*WORK REQUIRED:* Look through the data below for the line with "Get discounts, benefits, and exclusive" and the line with "Charity fundraising", then transcribe exactly from the first through the second, leaving out all pictures.

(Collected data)
····················
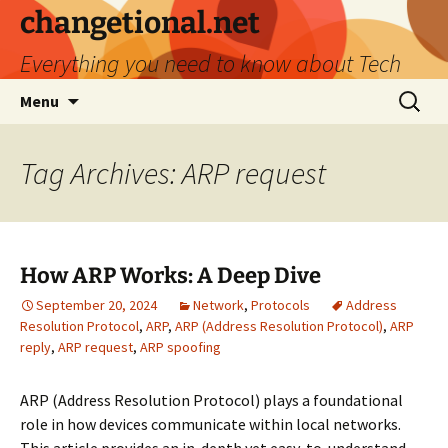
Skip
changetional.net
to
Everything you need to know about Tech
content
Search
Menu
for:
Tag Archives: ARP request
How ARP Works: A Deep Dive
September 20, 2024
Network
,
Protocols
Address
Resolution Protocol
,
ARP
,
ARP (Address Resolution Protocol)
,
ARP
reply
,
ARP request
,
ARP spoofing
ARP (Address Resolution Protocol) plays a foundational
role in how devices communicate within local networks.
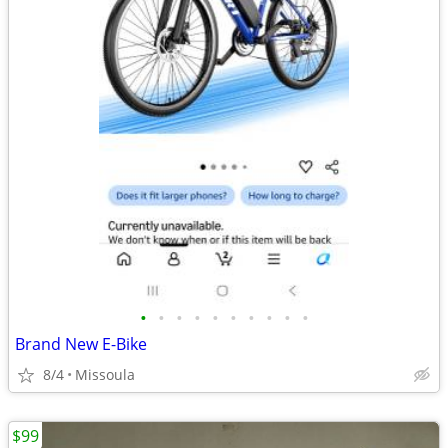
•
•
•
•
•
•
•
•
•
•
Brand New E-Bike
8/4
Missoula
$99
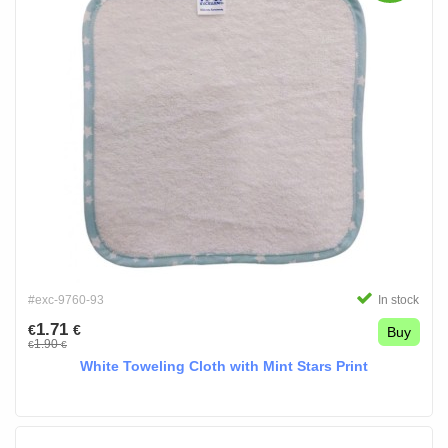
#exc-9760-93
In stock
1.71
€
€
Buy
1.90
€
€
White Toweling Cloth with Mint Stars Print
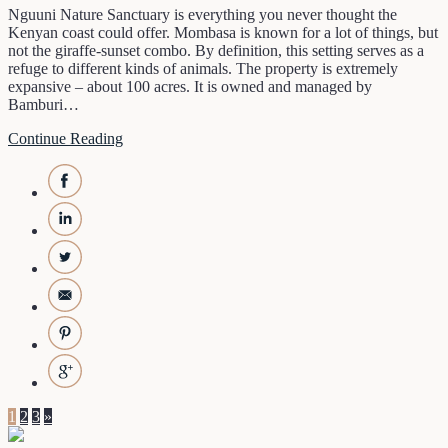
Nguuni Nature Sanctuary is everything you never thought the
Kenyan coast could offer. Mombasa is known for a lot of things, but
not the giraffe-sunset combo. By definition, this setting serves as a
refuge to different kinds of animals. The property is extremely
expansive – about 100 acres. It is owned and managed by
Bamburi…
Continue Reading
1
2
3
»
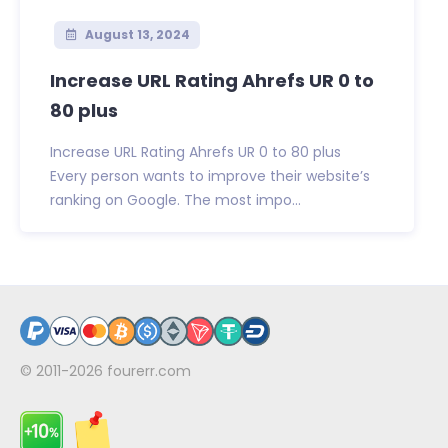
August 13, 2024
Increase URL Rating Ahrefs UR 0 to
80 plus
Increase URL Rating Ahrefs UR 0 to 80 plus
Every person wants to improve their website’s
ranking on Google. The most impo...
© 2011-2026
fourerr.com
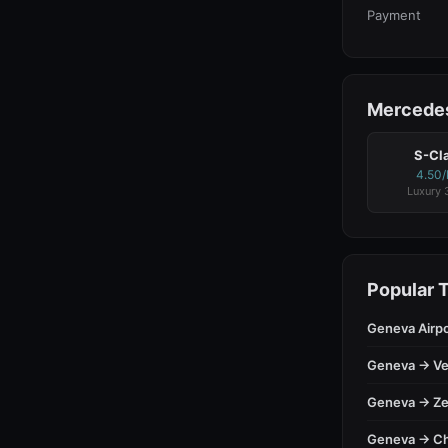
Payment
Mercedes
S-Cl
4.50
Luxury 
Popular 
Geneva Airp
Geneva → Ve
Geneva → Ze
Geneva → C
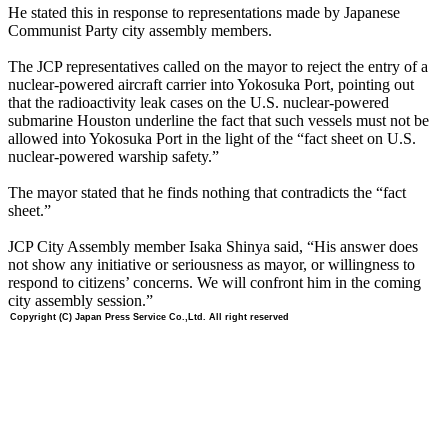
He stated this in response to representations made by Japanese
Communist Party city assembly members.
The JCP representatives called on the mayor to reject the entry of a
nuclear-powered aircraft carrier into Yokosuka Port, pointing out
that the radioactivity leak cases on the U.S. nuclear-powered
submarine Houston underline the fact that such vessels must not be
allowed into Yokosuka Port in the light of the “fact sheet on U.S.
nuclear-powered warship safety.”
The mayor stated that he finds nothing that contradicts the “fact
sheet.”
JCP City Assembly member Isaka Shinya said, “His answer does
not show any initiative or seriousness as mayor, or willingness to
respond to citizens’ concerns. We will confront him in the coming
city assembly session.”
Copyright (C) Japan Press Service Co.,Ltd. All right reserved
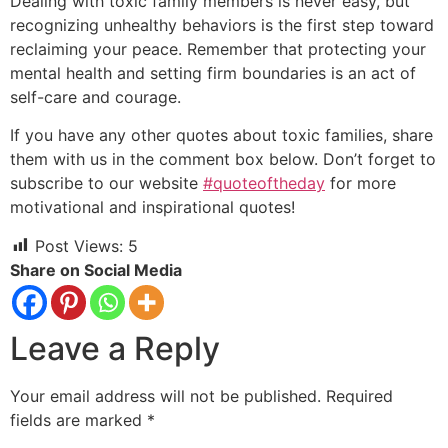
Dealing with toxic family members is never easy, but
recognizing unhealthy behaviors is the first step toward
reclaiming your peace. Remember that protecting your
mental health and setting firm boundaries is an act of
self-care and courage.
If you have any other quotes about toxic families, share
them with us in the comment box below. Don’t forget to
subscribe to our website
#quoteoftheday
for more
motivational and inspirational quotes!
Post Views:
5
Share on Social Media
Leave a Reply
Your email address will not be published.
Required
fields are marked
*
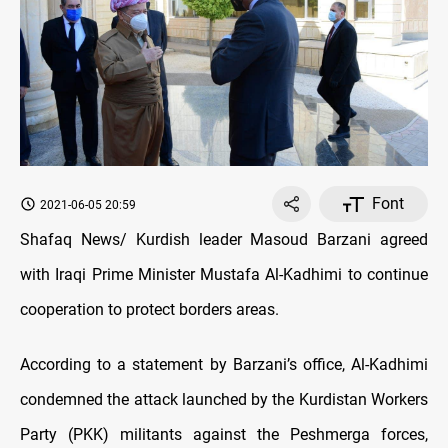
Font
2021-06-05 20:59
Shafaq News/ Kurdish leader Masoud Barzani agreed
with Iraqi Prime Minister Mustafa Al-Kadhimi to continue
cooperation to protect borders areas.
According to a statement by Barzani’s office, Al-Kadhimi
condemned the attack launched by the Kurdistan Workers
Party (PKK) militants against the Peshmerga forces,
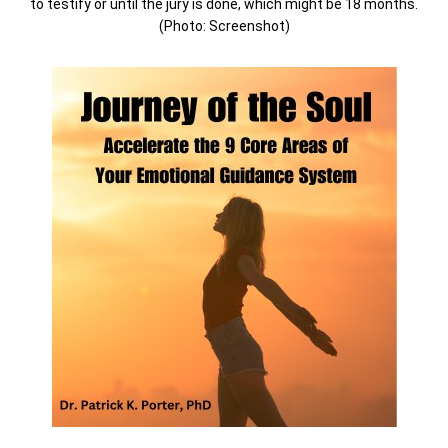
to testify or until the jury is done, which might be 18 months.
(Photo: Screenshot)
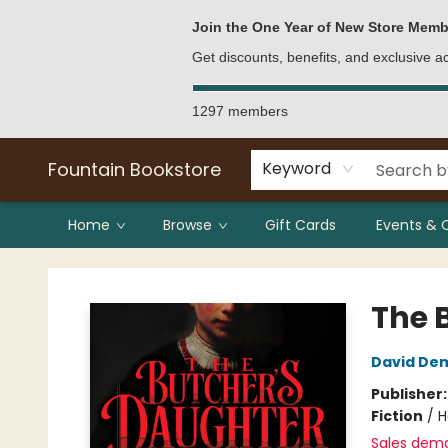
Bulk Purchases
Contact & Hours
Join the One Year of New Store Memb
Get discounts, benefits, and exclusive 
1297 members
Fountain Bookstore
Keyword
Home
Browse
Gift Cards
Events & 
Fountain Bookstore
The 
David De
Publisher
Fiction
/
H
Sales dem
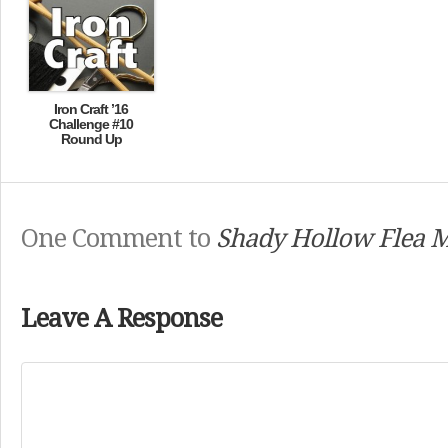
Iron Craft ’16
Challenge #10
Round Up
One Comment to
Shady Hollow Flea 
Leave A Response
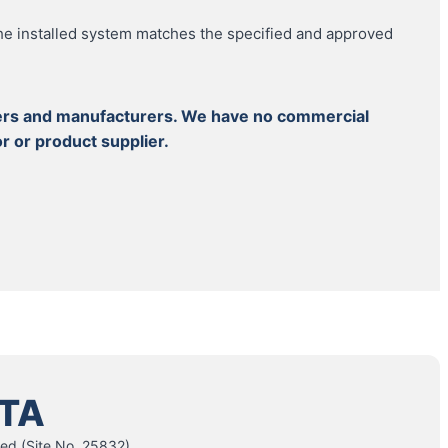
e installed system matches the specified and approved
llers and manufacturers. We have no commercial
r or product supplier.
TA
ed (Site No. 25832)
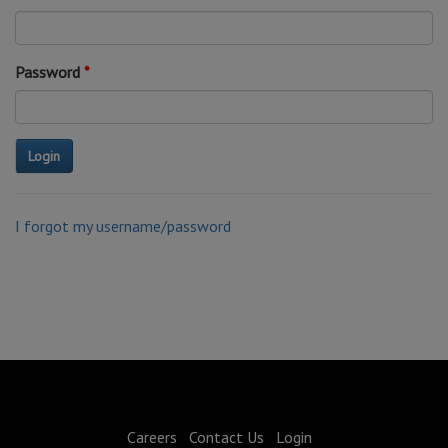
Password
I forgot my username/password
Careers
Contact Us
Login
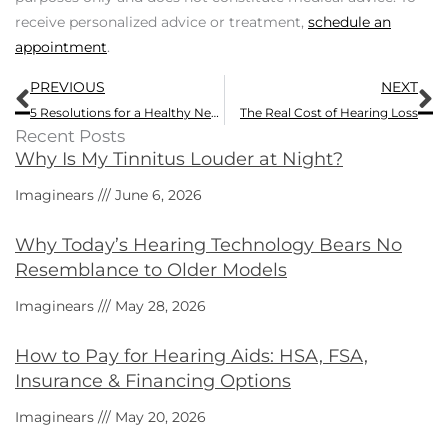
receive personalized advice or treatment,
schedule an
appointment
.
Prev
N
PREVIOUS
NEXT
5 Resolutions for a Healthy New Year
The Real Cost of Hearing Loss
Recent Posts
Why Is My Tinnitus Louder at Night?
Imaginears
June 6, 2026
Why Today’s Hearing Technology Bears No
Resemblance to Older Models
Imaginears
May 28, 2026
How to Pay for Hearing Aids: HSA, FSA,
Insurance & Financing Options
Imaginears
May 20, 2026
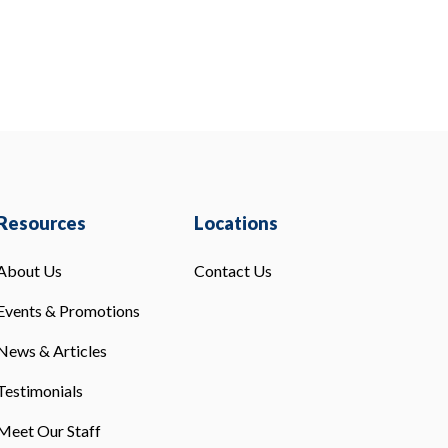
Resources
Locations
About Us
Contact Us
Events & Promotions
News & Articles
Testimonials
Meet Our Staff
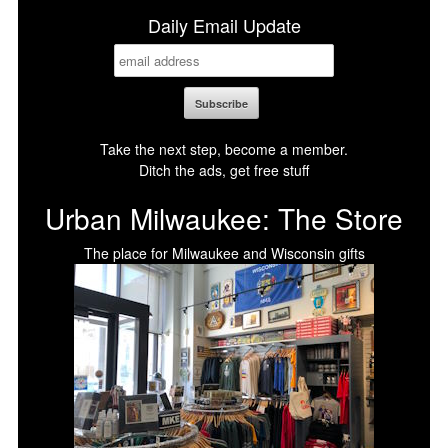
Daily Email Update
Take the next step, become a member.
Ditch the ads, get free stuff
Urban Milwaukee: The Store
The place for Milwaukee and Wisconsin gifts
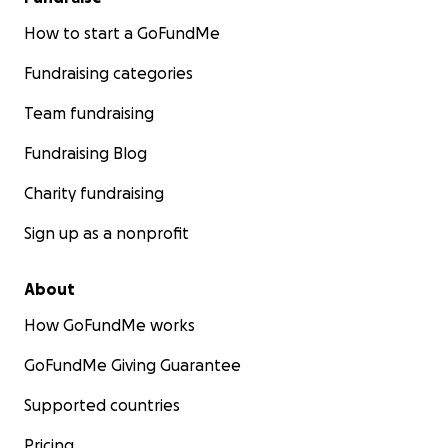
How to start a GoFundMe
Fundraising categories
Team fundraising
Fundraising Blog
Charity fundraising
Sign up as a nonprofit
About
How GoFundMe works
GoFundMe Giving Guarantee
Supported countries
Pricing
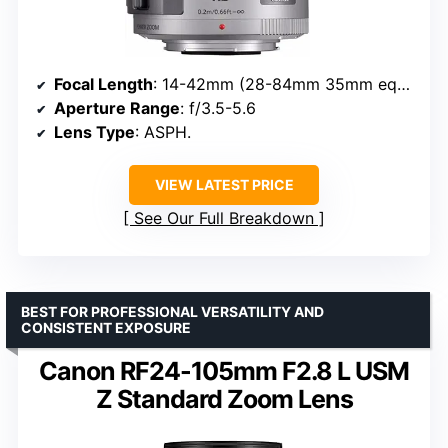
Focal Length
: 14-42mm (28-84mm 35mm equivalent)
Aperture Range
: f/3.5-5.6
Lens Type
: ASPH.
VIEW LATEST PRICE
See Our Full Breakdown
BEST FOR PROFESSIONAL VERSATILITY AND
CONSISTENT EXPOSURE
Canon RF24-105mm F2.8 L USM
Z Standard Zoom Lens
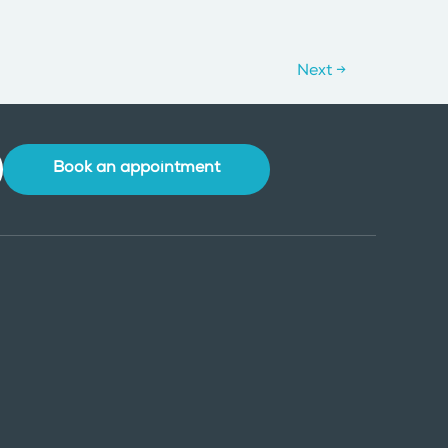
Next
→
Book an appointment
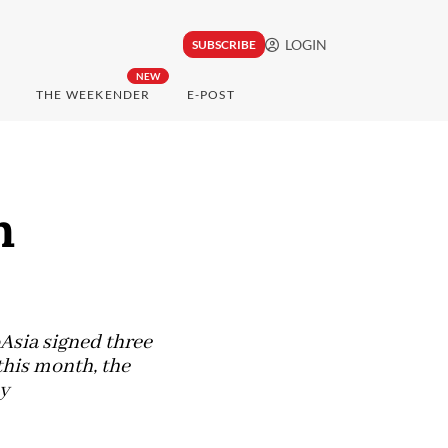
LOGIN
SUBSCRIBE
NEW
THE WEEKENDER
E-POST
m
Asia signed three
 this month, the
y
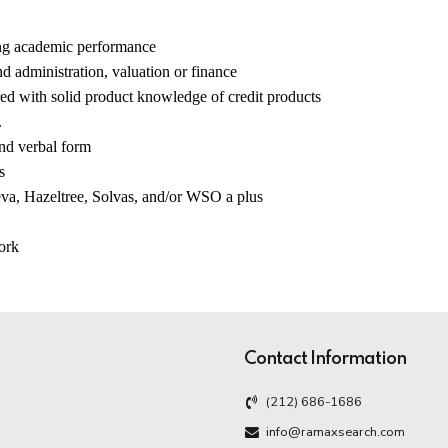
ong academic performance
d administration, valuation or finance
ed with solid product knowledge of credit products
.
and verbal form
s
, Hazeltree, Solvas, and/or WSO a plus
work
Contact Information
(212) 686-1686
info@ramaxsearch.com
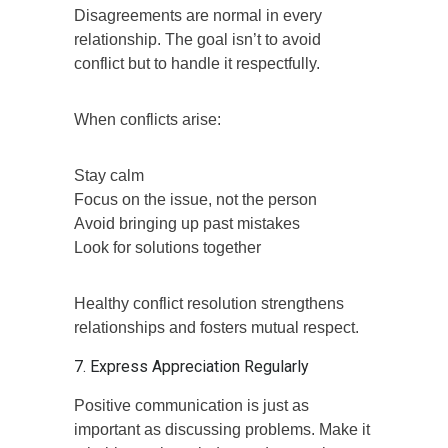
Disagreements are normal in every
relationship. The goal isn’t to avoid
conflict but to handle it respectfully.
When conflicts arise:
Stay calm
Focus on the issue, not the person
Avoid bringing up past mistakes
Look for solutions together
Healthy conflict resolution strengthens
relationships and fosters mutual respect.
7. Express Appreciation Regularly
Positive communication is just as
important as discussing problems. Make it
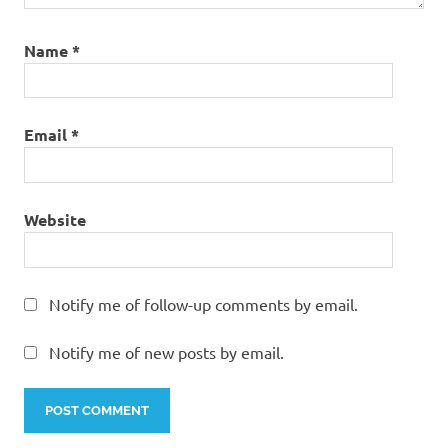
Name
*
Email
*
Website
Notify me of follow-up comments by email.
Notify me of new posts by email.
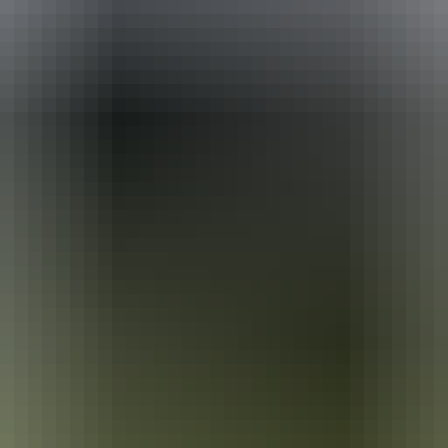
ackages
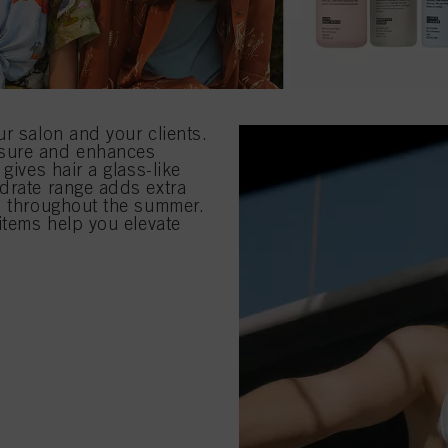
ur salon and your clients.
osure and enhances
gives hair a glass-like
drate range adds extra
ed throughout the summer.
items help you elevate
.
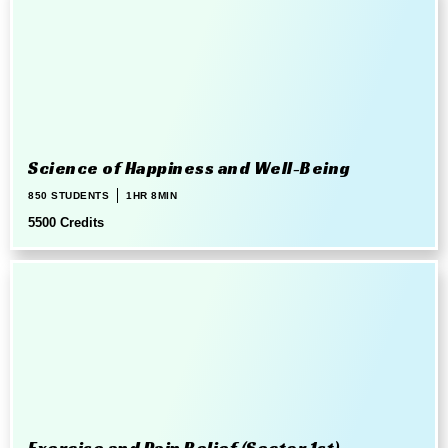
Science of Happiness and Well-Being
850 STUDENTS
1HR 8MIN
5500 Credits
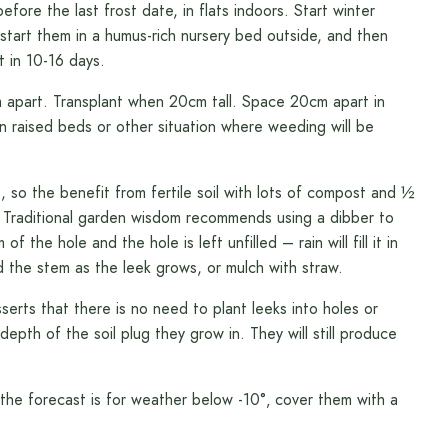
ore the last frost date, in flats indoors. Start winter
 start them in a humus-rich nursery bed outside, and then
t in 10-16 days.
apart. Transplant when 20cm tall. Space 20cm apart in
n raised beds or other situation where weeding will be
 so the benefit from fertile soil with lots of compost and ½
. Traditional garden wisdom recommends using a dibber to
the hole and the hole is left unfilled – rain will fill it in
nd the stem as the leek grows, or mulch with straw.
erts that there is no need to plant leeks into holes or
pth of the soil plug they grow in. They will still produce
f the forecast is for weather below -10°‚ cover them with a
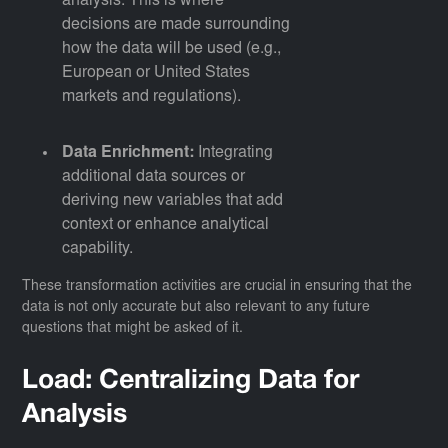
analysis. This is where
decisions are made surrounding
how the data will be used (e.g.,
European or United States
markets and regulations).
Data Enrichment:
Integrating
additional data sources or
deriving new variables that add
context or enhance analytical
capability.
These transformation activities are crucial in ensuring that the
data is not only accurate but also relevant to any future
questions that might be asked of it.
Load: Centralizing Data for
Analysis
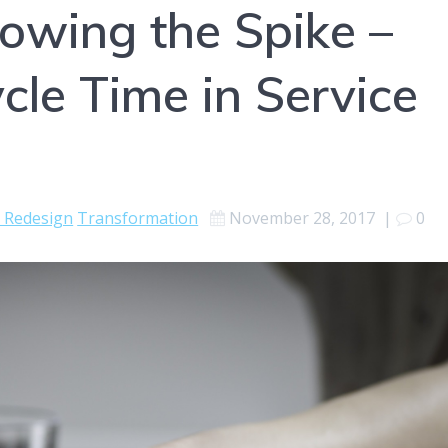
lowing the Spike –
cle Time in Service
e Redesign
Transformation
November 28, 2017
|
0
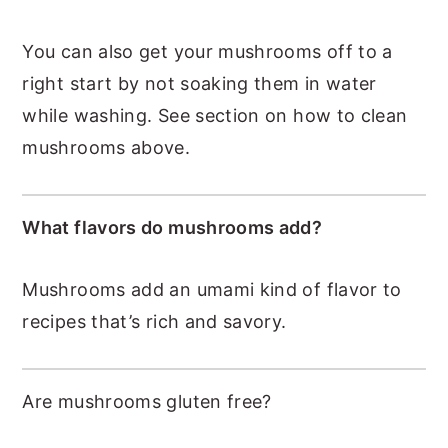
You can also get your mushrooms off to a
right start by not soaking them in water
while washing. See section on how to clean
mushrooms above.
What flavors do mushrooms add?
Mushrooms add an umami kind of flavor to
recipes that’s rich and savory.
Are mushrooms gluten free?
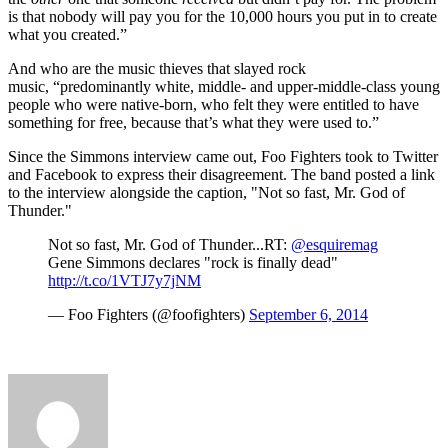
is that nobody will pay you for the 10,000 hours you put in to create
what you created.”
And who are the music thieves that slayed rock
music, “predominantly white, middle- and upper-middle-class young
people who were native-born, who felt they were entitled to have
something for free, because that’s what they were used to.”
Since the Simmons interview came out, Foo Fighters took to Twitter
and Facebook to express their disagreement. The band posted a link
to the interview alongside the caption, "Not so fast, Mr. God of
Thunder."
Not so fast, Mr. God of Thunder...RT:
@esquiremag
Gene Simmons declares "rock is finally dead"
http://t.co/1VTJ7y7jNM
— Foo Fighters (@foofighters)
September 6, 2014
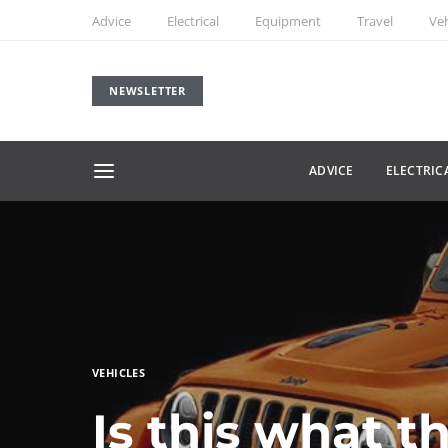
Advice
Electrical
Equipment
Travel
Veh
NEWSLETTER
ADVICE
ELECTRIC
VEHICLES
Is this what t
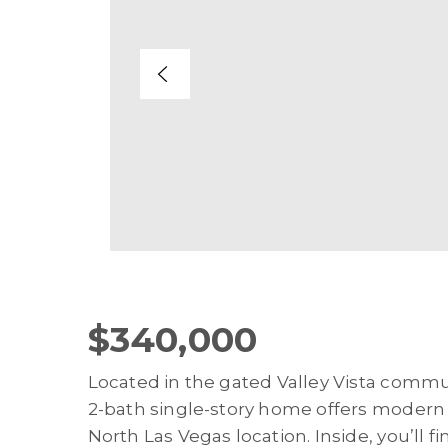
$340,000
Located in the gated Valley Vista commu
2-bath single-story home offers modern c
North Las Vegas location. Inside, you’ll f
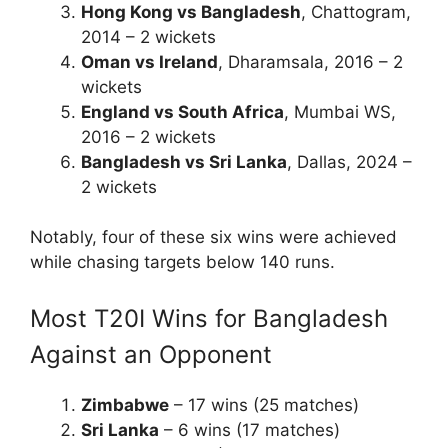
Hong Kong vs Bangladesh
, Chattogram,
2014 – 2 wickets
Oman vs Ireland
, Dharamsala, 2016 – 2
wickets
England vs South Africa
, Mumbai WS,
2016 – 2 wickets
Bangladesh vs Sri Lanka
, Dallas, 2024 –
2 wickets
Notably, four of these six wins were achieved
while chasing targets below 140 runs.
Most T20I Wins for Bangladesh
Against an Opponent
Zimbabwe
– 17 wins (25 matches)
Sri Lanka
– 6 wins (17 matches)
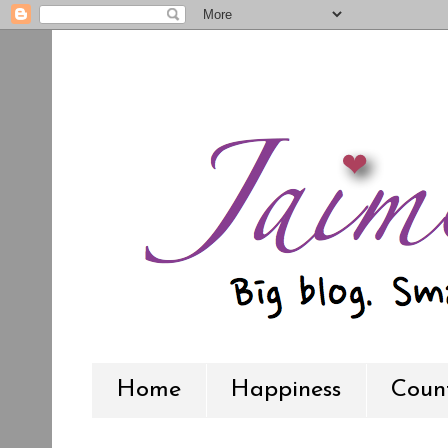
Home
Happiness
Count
····················
*FINISHED EXERCISE:*
Get discounts, benefits, and exclusive 
1297 members
Fountain Bookstore
Keyword
Home
Browse
Gift Cards
Events & 
Fountain Bookstore
The 
David De
Publisher
Fiction
/
H
Sales dem
Iron Craft ’16
Challenge #10
Round Up
One Comment to
Shady Hollow Flea 
Leave A Response
e installed system matches the specified and approved
llers and manufacturers. We have no commercial
r or product supplier.
TA
ed (Site No. 25832)
Password
I forgot my username/password
Careers
Contact Us
Login
receive personalized advice or treatment,
schedule an
appointment
.
Prev
N
PREVIOUS
NEXT
5 Resolutions for a Healthy New Year
The Real Cost of Hearing Loss
Recent Posts
Why Is My Tinnitus Louder at Night?
Imaginears
June 6, 2026
Why Today’s Hearing Technology Bears No
Resemblance to Older Models
Imaginears
May 28, 2026
How to Pay for Hearing Aids: HSA, FSA,
Insurance & Financing Options
Imaginears
May 20, 2026
Resources
Locations
About Us
Contact Us
Events & Promotions
News & Articles
Testimonials
Meet Our Staff
Daily Email Update
Take the next step, become a member.
Ditch the ads, get free stuff
Urban Milwaukee: The Store
The place for Milwaukee and Wisconsin gifts
How to start a GoFundMe
Fundraising categories
Team fundraising
Fundraising Blog
Charity fundraising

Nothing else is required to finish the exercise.